I would suggest that the InitializationTime variable shall be initialised with a remarkable value (0 for instance) and that the BOP algorithm would just return 0 as a penalty when the InitializationTime is not set.
As soon as an abnormal situation is detected (expected network answer not received or duty cycle limit reached), the InitializationTime value is initialised with the current SysTimeGetMcuTime value. Then the BOP will start to apply the progressing penalty of 1, 10, 24 hours.
On the other hand, as soon as a "normal" situation is detected (valid ACK or command received from the network for this device), the InitializationTime value is reset to 0, so that next abnormal situation will restart with 1, 10, 24 hours penalty evolution. In which case the InitializationTime variable shall probably be renamed as LastNetworkMsgTime or something like that.
Does it make sense? Would that serve the purpose of the "Retransmission back-off" chapter of the LoRaWAN spec?
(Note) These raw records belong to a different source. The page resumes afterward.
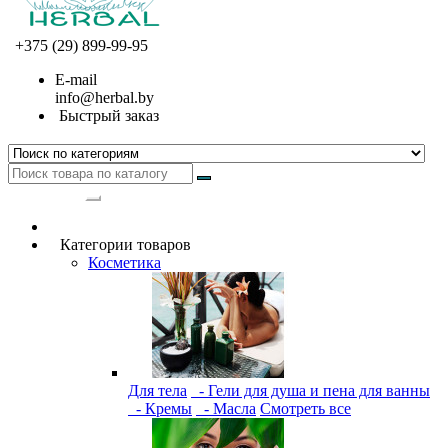
+375 (29) 899-99-95
E-mail
info@herbal.by
Быстрый заказ
Категории
Категории товаров
Косметика
Для тела
- Гели для душа и пена для ванны
- Кремы
- Масла
Смотреть все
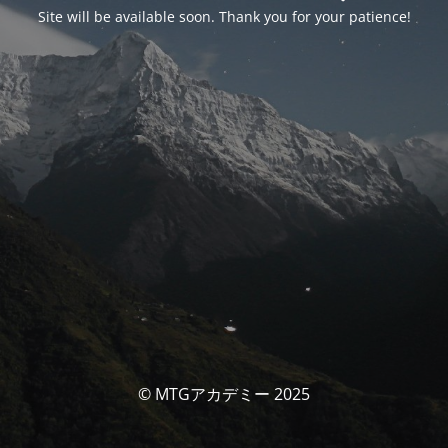
Site will be available soon. Thank you for your patience!
© MTGアカデミー 2025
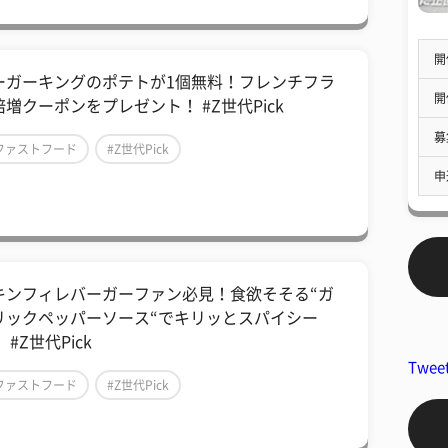
開
ーガーキングのポテトが1個無料！フレンチフラ
開
倍増クーポンをプレゼント！ #Z世代Pick
募
ファストフード
#Z世代Pick
申
キンフィレバーガーファン必見！食欲そそる“ガ
リックペッパーソース“でキリッとスパイシー
 #Z世代Pick
Twee
ファストフード
#Z世代Pick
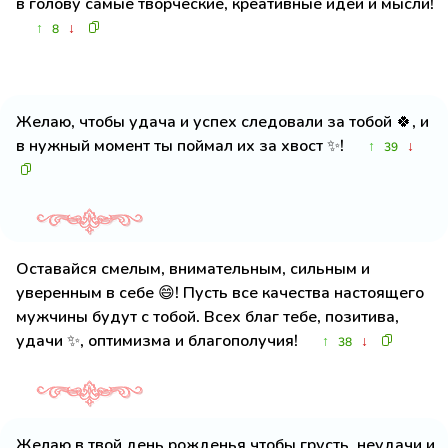
в голову самые творческие, креативные идеи и мысли!
↑
↓
8
Желаю, чтобы удача и успех следовали за тобой 🍀, и
в нужный момент ты поймал их за хвост ✨!
↑
↓
39
Оставайся смелым, внимательным, сильным и
уверенным в себе 😄! Пусть все качества настоящего
мужчины будут с тобой. Всех благ тебе, позитива,
удачи ✨, оптимизма и благополучия!
↑
↓
38
Желаю в твой день рожденья чтобы грусть, неудачи и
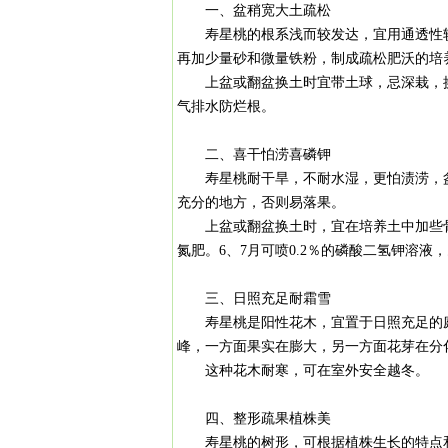
一、盆稍宽大土疏松
寿星桃的根系浅而较发达，宜用通透性较
再加少量砂和微量铁粉，制成疏松肥沃的培
上盆或翻盆换土时宜带土球，忌深栽，换
气排水防烂根。
二、喜干怕涝喜磷钾
寿星桃耐干旱，不耐水湿，更怕渍涝，盆
充分的地方，否则易落果。
上盆或翻盆换土时，宜在培养土中加些骨
氮肥。6、7月可喷0.2％的磷酸二氢钾溶
三、日照充足耐霜雪
寿星桃是阳性花木，宜置于日照充足的庭
峰，一方面果实在膨大，另一方面花芽在
这种花木耐寒，可在室外安全越冬。
四、整形疏果植株美
寿星桃的树形，可根据植株生长的特点和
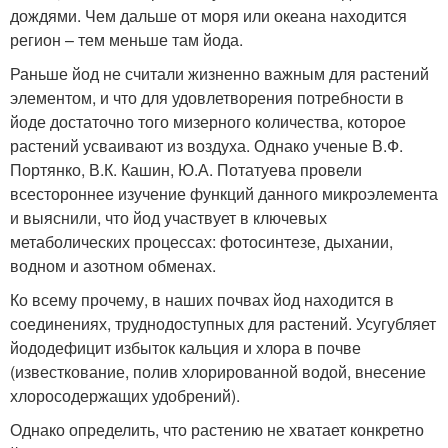
дождями. Чем дальше от моря или океана находится
регион – тем меньше там йода.
Раньше йод не считали жизненно важным для растений
элементом, и что для удовлетворения потребности в
йоде достаточно того мизерного количества, которое
растений усваивают из воздуха. Однако ученые В.Ф.
Портянко, В.К. Кашин, Ю.А. Потатуева провели
всестороннее изучение функций данного микроэлемента
и выяснили, что йод участвует в ключевых
метаболических процессах: фотосинтезе, дыхании,
водном и азотном обменах.
Ко всему прочему, в наших почвах йод находится в
соединениях, труднодоступных для растений. Усугубляет
йододефицит избыток кальция и хлора в почве
(известкование, полив хлорированной водой, внесение
хлоросодержащих удобрений).
Однако определить, что растению не хватает конкретно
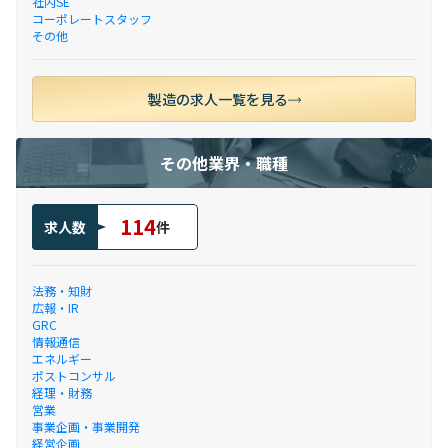
社内SE
コーポレートスタッフ
その他
製造の求人一覧を見る
その他業界・職種
114
求人数
件
法務・知財
広報・IR
GRC
情報通信
エネルギー
ポストコンサル
経理・財務
営業
事業企画・事業開発
経営企画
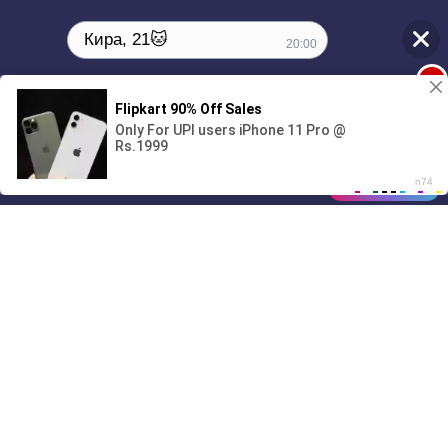
Кира, 21🐱
20:00
1
00:00
01/07
Drive
Music
Материалы предоставлены
только для ознакомления! (16+)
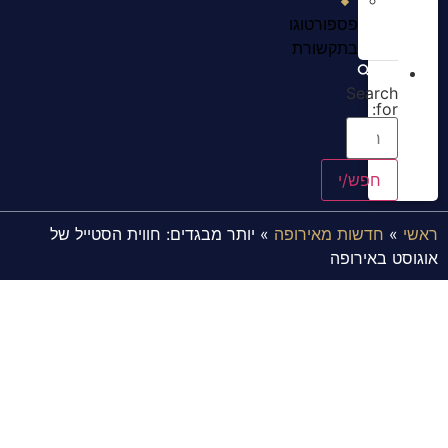
פספורטוגו
בתקשורת
Search
for:
ראשי
»
חדשות מאירופה
»
יותר מבגדים: חווית הסטייל של
אוגוסט באירופה
יותר מבגדים: חווית הסטייל של
אוגוסט באירופה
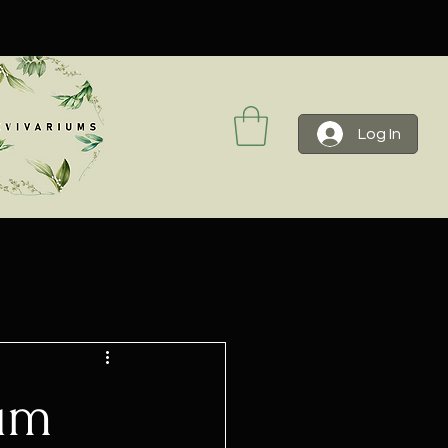
Log In
ium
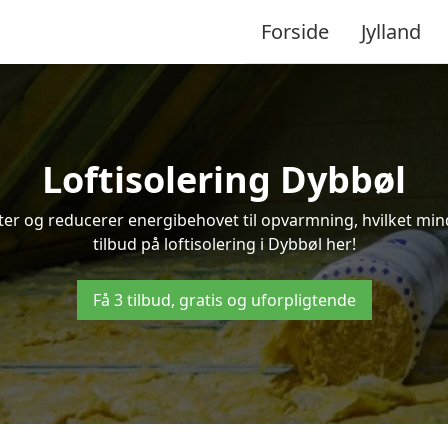
Forside
Jylland
Loftisolering Dybbøl
ifter og reducerer energibehovet til opvarmning, hvilket m
tilbud på loftisolering i Dybbøl her!
Få 3 tilbud, gratis og uforpligtende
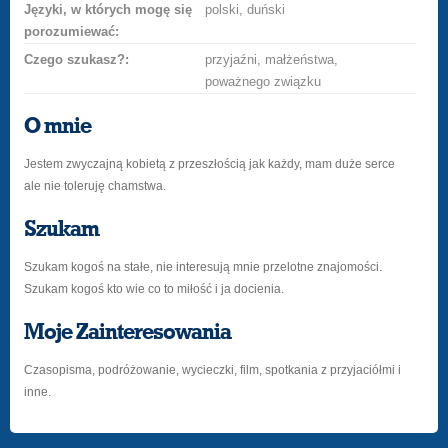
Języki, w których mogę się
polski, duński
porozumiewać:
Czego szukasz?:
przyjaźni, małżeństwa,
poważnego związku
O mnie
Jestem zwyczajną kobietą z przeszłością jak każdy, mam duże serce
ale nie toleruję chamstwa.
Szukam
Szukam kogoś na stałe, nie interesują mnie przelotne znajomości.
Szukam kogoś kto wie co to miłość i ja docienia.
Moje Zainteresowania
Czasopisma, podróżowanie, wycieczki, film, spotkania z przyjaciółmi i
inne.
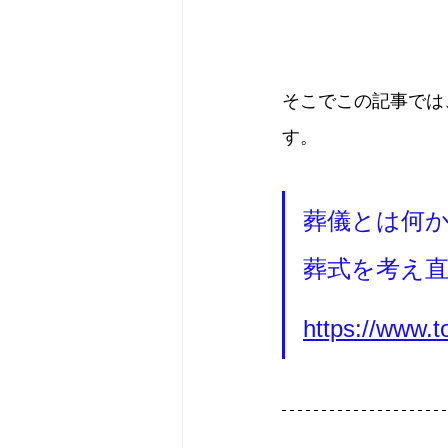
そこでこの記事では
す。
葬儀とは何
葬式を考え
https://www.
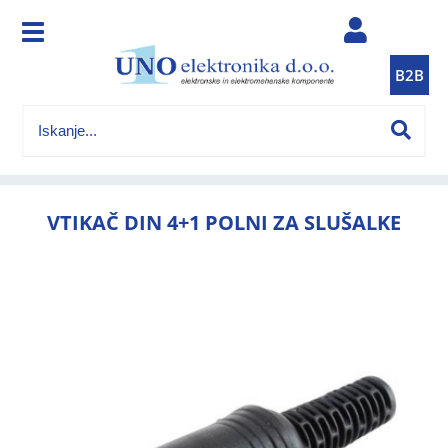
B2B
VTIKAČ DIN 4+1 POLNI ZA SLUŠALKE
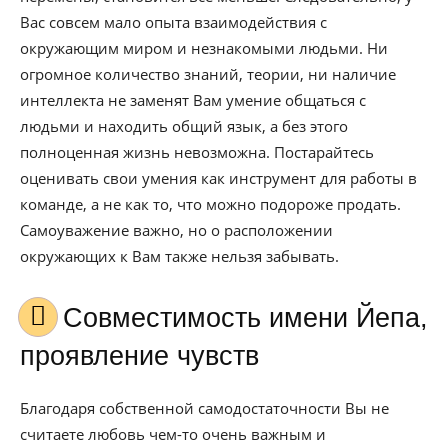
Вас совсем мало опыта взаимодействия с
окружающим миром и незнакомыми людьми. Ни
огромное количество знаний, теории, ни наличие
интеллекта не заменят Вам умение общаться с
людьми и находить общий язык, а без этого
полноценная жизнь невозможна. Постарайтесь
оценивать свои умения как инструмент для работы в
команде, а не как то, что можно подороже продать.
Самоуважение важно, но о расположении
окружающих к Вам также нельзя забывать.
Совместимость имени Йепа,
проявление чувств
Благодаря собственной самодостаточности Вы не
считаете любовь чем-то очень важным и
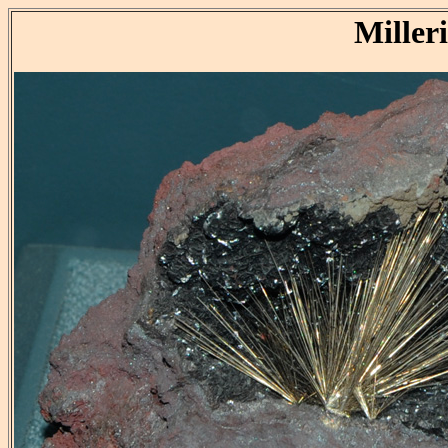
Miller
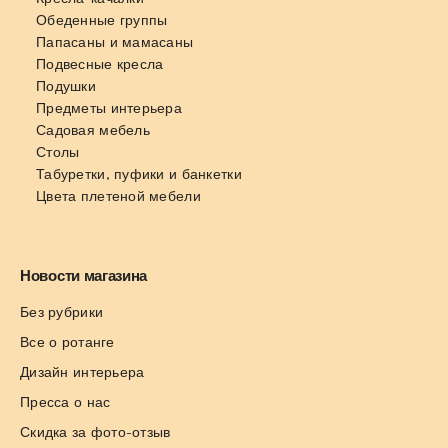
Обеденные группы
Папасаны и мамасаны
Подвесные кресла
Подушки
Предметы интерьера
Садовая мебель
Столы
Табуретки, пуфики и банкетки
Цвета плетеной мебели
Новости магазина
Без рубрики
Все о ротанге
Дизайн интерьера
Пресса о нас
Скидка за фото-отзыв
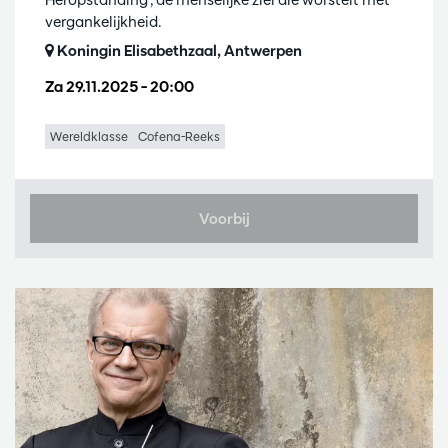
vergankelijkheid.
Koningin Elisabethzaal, Antwerpen
Za 29.11.2025
– 20:00
Wereldklasse
Cofena-Reeks
Voorbij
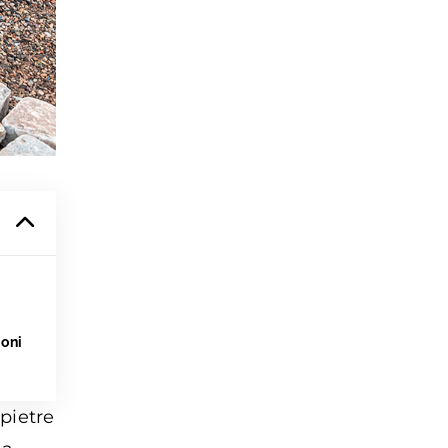
ioni
pietre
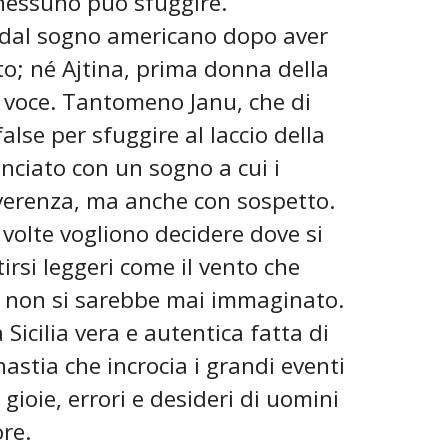
nessuno può sfuggire.
 dal sogno americano dopo aver
to; né Ajtina, prima donna della
ia voce. Tantomeno Janu, che di
alse per sfuggire al laccio della
inciato con un sogno a cui i
verenza, ma anche con sospetto.
 volte vogliono decidere dove si
irsi leggeri come il vento che
e non si sarebbe mai immaginato.
Sicilia vera e autentica fatta di
nastia che incrocia i grandi eventi
gioie, errori e desideri di uomini
re.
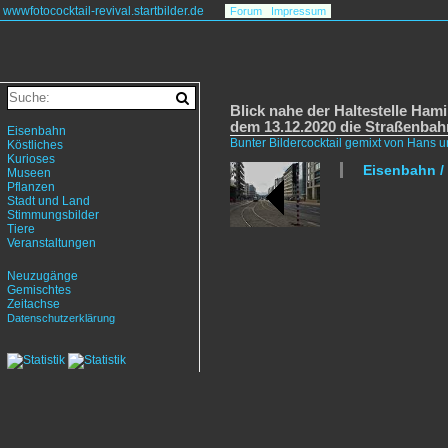
wwwfotococktail-revival.startbilder.de
Forum
Impressum
Blick nahe der Haltestelle Ham
dem 13.12.2020 die Straßenbah
Eisenbahn
Bunter Bildercocktail gemixt von Hans 
Köstliches
Kurioses
Eisenbahn /
Museen
Pflanzen
Stadt und Land
Stimmungsbilder
Tiere
Veranstaltungen
Neuzugänge
Gemischtes
Zeitachse
Datenschutzerklärung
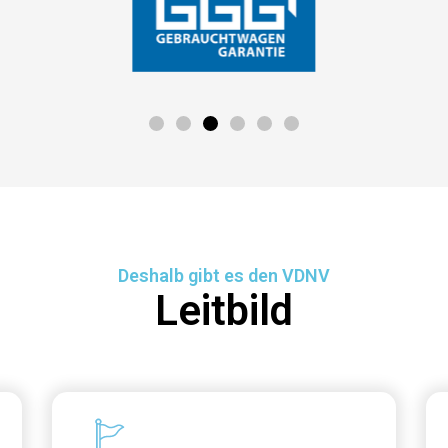
Deshalb gibt es den VDNV
Leitbild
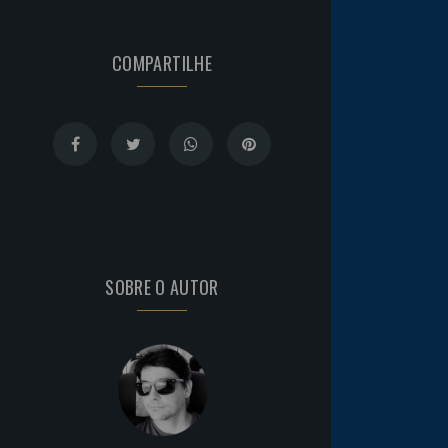
COMPARTILHE
SOBRE O AUTOR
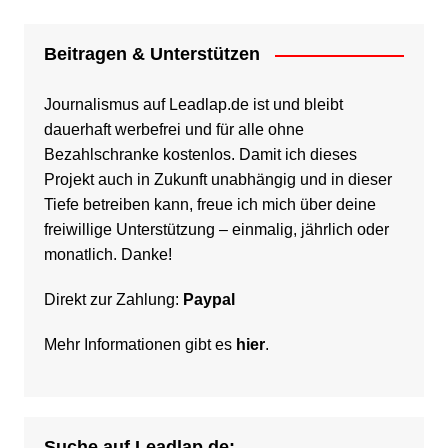
Beitragen & Unterstützen
Journalismus auf Leadlap.de ist und bleibt
dauerhaft werbefrei und für alle ohne
Bezahlschranke kostenlos. Damit ich dieses
Projekt auch in Zukunft unabhängig und in dieser
Tiefe betreiben kann, freue ich mich über deine
freiwillige Unterstützung – einmalig, jährlich oder
monatlich. Danke!
Direkt zur Zahlung:
Paypal
Mehr Informationen gibt es
hier
.
Suche auf Leadlap.de:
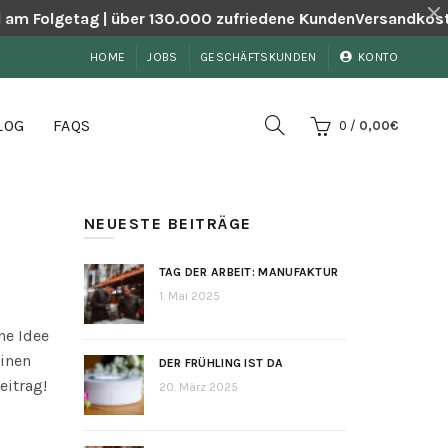
 am Folgetag | über 130.000 zufriedene Kunden
Versandkosten
HOME
JOBS
GESCHÄFTSKUNDEN
KONTO
LOG
FAQS
0
/
0,00
€
NEUESTE BEITRÄGE
TAG DER ARBEIT: MANUFAKTUR
1. Mai 2025
ne Idee
inen
DER FRÜHLING IST DA
eitrag!
20. März 2025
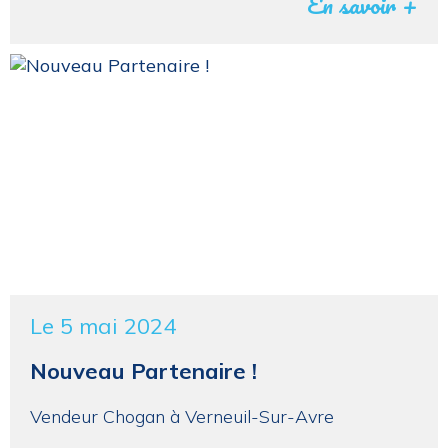
En savoir +
Le 5 mai 2024
Nouveau Partenaire !
Vendeur Chogan à Verneuil-Sur-Avre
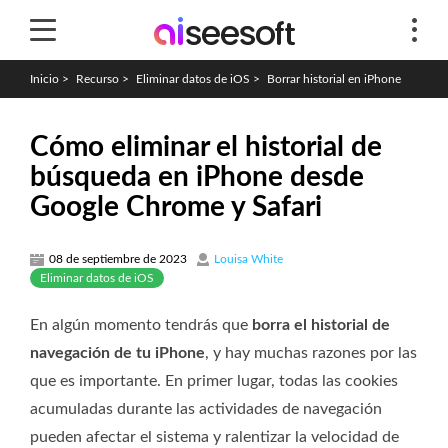
Inicio
>
Recurso
>
Eliminar datos de iOS
>
Borrar historial en iPhone
Cómo eliminar el historial de
búsqueda en iPhone desde
Google Chrome y Safari
08 de septiembre de 2023
Louisa White
Eliminar datos de iOS
En algún momento tendrás que
borra el historial de
navegación de tu iPhone
, y hay muchas razones por las
que es importante. En primer lugar, todas las cookies
acumuladas durante las actividades de navegación
pueden afectar el sistema y ralentizar la velocidad de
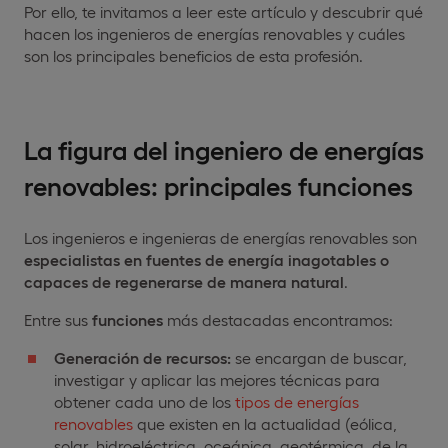
Por ello, te invitamos a leer este artículo y descubrir qué
hacen los ingenieros de energías renovables y cuáles
son los principales beneficios de esta profesión.
La figura del ingeniero de energías
renovables: principales funciones
Los ingenieros e ingenieras de energías renovables son
especialistas en fuentes de energía
inagotables o
capaces de regenerarse de manera natural
.
Entre sus
funciones
más destacadas encontramos:
Generación de recursos:
se encargan de buscar,
investigar y aplicar las mejores técnicas para
obtener cada uno de los​
tipos de energías
renovables
que existen en la actualidad (eólica,
solar, hidroeléctrica, oceánica, geotérmica, de la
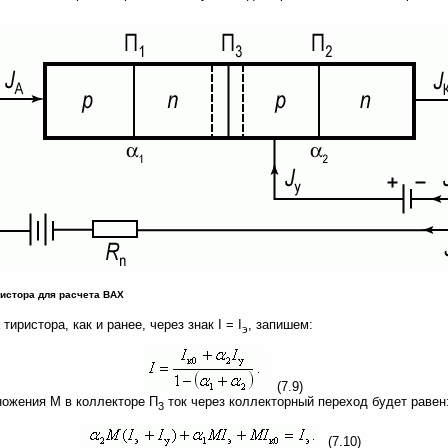
нистора для расчета ВАХ
иристора, как и ранее, через знак I = I
, запишем:
э
(7.9)
ножения М в коллекторе П
ток через коллекторный переход будет равен
3
(7.10)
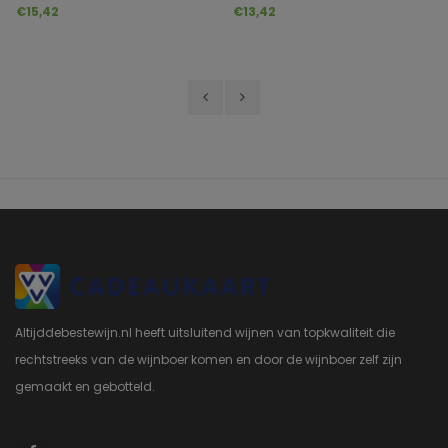
Viognier
Chardonnay
€15,42
€13,42
Altijddebestewijn.nl heeft uitsluitend wijnen van topkwaliteit die
rechtstreeks van de wijnboer komen en door de wijnboer zelf zijn
gemaakt en gebotteld.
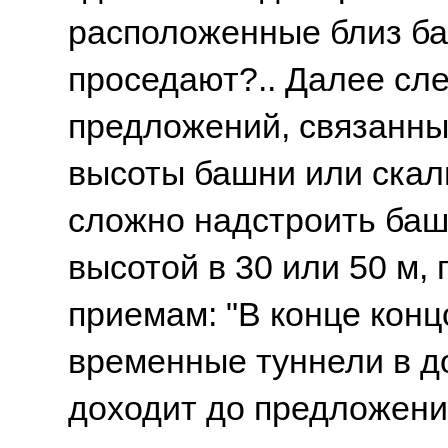
расположенные близ ба
проседают?.. Далее сл
предложений, связанны
высоты башни или скал
сложно надстроить ба
высотой в 30 или 50 м,
приемам: "В конце конц
временные туннели в д
доходит до предложени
I'm working on a project where the network has temporary break downs (gateway hardware changes). And as soon as a device detects such a break down it has to perform a join automatically to recover (as the devices are associated gateway by gateway in their config). As of today, with the latest LoRaMAC version (4.70), the device trying to re-join is always pushed back for 35 hours, which is way too long for the customer as a recovery plan (it was not the case with the previous LoRaMAC version), and is not logical if the expected behaviour is the one I exposed above.

Edit:
How all this coexists with ADR when the device detects it does not reach the network and needs to fallback to DR_0 with full power?

Sorry for having been so long in my explanations, however I wanted to be sure that we are talking about the same thing in terms of BOP algorithm.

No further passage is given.